**Records contained in a dataset:**
○ ○ ○
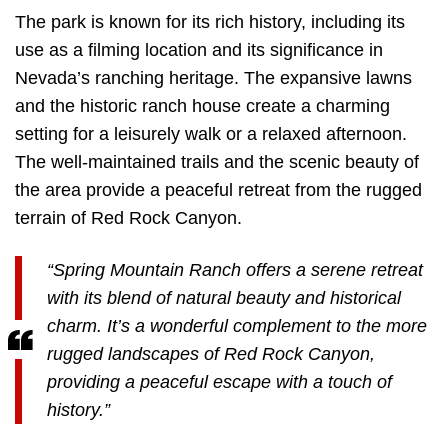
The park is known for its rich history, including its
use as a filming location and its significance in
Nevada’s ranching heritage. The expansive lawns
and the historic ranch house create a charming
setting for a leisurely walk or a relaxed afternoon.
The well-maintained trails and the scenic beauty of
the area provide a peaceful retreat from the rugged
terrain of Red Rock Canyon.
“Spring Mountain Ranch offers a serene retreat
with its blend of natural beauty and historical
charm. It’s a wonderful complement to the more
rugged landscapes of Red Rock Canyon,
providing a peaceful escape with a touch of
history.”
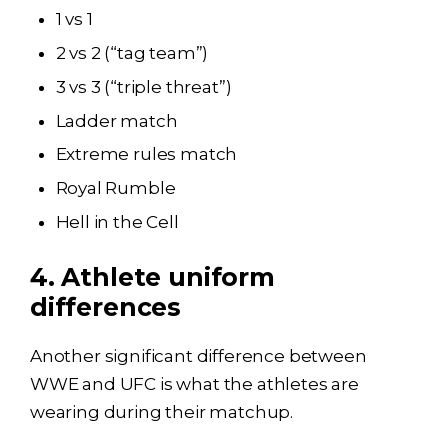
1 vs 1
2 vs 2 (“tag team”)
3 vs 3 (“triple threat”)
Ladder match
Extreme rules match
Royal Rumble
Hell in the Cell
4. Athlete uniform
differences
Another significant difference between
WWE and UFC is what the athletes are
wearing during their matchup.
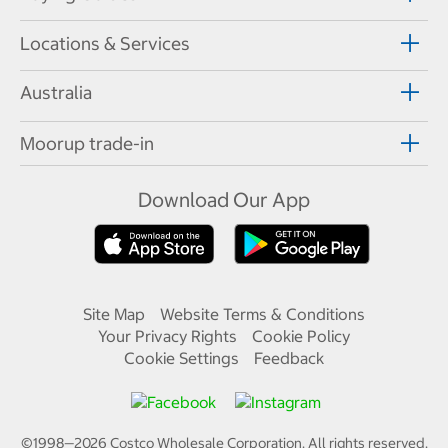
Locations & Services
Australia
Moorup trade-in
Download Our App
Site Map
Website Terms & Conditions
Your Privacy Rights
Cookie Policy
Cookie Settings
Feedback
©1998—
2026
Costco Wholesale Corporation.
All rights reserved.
○ ○ ○
**Exercise details:**
Could you please write out the entries exactly as they are, with every picture left out?

**Answer for the task:**
The park is known for its rich history, including its
use as a filming location and its significance in
Nevada’s ranching heritage. The expansive lawns
and the historic ranch house create a charming
setting for a leisurely walk or a relaxed afternoon.
The well-maintained trails and the scenic beauty of
the area provide a peaceful retreat from the rugged
terrain of Red Rock Canyon.
“Spring Mountain Ranch offers a serene retreat
with its blend of natural beauty and historical
charm. It’s a wonderful complement to the more
rugged landscapes of Red Rock Canyon,
providing a peaceful escape with a touch of
history.”
1 vs 1
2 vs 2 (“tag team”)
3 vs 3 (“triple threat”)
Ladder match
Extreme rules match
Royal Rumble
Hell in the Cell
4. Athlete uniform
differences
Another significant difference between
WWE and UFC is what the athletes are
wearing during their matchup.
Locations & Services
Australia
Moorup trade-in
Download Our App
Site Map
Website Terms & Conditions
Your Privacy Rights
Cookie Policy
Cookie Settings
Feedback
©1998—
2026
Costco Wholesale Corporation.
All rights reserved.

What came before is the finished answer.